* _Available data_
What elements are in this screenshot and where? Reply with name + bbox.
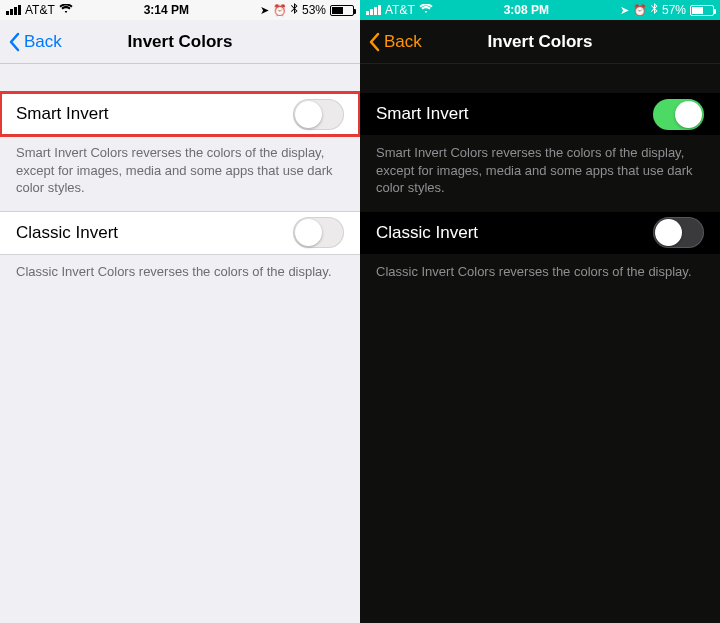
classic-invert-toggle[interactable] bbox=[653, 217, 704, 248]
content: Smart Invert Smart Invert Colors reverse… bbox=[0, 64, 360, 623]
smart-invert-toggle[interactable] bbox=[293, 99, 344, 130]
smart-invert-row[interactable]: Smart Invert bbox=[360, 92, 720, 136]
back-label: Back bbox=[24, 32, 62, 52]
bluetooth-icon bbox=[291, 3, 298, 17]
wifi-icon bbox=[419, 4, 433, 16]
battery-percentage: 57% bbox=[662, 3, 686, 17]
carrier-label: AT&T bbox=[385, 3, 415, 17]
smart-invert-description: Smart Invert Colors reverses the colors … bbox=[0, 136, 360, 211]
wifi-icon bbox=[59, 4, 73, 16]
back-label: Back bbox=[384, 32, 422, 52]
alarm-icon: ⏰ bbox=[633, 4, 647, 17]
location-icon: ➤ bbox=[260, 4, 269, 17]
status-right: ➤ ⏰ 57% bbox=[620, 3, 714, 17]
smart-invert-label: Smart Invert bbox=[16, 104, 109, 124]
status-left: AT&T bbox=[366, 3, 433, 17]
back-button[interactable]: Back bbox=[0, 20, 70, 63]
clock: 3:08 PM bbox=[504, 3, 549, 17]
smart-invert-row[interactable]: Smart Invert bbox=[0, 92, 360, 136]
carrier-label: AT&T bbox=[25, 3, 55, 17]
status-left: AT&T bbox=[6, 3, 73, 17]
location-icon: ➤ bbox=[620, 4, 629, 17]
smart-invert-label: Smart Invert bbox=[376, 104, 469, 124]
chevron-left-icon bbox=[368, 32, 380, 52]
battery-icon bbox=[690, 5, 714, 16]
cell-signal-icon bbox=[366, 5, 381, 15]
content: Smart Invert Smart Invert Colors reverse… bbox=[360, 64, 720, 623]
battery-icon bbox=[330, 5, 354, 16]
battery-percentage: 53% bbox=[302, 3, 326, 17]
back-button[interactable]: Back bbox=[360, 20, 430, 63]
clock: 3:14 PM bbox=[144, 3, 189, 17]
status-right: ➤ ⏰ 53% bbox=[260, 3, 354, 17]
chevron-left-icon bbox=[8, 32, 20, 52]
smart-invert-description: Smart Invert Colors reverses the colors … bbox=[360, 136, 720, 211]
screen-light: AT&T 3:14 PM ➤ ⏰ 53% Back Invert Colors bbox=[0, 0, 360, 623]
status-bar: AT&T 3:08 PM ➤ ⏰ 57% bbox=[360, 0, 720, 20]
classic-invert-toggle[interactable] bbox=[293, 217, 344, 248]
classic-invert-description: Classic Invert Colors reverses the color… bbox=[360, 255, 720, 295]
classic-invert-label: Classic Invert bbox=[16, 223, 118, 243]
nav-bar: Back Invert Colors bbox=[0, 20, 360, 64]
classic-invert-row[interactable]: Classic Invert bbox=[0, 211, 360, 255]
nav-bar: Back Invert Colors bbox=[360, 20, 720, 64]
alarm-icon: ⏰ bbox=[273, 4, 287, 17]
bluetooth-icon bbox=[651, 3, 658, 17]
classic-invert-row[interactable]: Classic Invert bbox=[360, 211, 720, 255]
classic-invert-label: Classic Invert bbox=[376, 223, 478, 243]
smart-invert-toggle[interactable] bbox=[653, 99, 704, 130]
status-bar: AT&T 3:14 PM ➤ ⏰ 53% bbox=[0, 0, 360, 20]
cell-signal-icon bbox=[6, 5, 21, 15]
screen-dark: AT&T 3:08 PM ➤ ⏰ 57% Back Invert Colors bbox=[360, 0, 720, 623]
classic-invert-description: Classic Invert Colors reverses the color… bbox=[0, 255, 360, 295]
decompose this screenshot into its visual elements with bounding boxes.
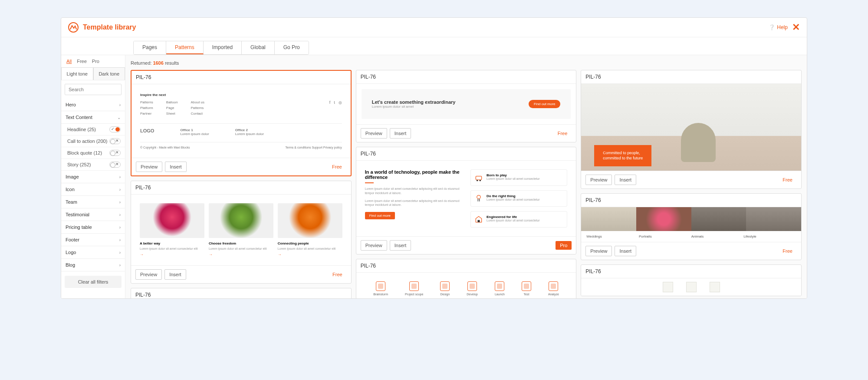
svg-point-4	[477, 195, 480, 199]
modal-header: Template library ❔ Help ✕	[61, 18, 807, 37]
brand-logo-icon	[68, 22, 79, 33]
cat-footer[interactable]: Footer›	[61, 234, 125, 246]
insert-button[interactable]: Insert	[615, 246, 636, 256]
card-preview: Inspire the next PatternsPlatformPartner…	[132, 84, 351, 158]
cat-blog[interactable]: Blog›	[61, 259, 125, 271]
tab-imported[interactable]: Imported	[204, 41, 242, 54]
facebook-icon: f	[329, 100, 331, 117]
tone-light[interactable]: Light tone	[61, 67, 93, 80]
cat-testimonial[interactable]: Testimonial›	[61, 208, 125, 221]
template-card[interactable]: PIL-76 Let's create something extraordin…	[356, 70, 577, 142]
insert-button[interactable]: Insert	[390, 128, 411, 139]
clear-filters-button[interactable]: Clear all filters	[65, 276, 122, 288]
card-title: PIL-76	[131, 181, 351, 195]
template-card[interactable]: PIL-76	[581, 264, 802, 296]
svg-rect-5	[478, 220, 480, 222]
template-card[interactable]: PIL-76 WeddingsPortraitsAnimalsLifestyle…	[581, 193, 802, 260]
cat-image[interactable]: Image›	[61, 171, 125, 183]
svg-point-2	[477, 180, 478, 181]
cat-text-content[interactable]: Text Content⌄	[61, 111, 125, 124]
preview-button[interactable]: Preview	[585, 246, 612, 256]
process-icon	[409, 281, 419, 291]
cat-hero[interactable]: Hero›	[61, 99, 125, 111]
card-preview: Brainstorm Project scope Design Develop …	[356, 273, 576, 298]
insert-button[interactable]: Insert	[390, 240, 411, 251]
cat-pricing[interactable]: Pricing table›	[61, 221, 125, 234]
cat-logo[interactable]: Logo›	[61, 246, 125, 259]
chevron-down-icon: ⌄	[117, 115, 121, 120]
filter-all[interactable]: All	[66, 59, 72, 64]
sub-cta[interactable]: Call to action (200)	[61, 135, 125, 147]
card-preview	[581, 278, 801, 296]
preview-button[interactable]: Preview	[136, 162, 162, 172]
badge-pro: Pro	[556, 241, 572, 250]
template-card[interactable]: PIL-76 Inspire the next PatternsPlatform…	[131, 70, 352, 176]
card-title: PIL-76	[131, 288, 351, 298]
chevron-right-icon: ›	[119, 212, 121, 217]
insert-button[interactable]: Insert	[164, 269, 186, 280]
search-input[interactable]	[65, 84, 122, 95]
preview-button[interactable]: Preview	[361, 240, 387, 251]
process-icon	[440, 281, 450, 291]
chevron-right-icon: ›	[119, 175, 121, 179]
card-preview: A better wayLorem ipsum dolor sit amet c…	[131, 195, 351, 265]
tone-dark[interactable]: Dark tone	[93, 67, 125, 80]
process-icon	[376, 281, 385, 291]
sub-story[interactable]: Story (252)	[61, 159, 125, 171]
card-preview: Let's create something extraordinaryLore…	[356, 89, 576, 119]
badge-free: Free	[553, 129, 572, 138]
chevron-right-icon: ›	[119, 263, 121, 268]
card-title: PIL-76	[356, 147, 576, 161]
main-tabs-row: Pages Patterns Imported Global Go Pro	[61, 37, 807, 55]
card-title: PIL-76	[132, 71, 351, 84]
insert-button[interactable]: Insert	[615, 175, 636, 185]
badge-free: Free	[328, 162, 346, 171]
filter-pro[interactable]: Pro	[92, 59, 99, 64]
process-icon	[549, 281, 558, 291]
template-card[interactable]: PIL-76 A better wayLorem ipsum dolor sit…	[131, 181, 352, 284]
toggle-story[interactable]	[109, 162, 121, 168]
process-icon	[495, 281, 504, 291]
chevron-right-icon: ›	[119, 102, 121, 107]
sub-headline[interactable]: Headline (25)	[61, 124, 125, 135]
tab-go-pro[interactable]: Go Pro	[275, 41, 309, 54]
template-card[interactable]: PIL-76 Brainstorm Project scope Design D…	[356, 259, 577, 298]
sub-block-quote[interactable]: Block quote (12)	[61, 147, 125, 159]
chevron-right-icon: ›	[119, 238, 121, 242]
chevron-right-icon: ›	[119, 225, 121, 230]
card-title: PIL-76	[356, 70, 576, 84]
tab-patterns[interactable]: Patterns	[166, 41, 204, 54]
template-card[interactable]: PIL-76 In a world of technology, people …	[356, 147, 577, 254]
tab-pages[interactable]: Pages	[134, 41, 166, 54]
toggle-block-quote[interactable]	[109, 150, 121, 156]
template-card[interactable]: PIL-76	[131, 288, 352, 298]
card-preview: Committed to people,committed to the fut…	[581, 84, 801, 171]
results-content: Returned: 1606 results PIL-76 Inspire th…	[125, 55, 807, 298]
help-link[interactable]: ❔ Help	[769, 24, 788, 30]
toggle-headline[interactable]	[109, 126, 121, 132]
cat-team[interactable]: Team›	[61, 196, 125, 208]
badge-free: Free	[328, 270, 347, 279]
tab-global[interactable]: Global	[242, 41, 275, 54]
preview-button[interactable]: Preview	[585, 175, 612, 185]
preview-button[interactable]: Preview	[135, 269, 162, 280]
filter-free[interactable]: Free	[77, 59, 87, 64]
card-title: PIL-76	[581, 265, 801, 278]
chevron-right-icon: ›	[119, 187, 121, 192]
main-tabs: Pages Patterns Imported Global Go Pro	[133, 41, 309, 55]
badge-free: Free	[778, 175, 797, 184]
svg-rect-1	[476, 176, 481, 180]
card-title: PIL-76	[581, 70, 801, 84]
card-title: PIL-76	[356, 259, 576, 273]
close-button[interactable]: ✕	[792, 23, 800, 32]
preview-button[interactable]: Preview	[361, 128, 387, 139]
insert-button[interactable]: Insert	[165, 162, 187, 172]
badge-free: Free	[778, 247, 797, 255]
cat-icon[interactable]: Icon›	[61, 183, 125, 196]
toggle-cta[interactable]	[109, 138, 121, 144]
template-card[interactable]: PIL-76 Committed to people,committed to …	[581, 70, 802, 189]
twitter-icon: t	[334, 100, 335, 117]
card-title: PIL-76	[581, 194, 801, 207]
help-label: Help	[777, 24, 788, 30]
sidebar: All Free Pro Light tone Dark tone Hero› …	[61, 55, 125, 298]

* _Problem requirements_
Gather up every line from the listing above in which the word "Hero" occurs.

* _Output of the exercise_
cat-hero[interactable]: Hero›	[61, 99, 125, 111]
sidebar: All Free Pro Light tone Dark tone Hero› …	[61, 55, 125, 298]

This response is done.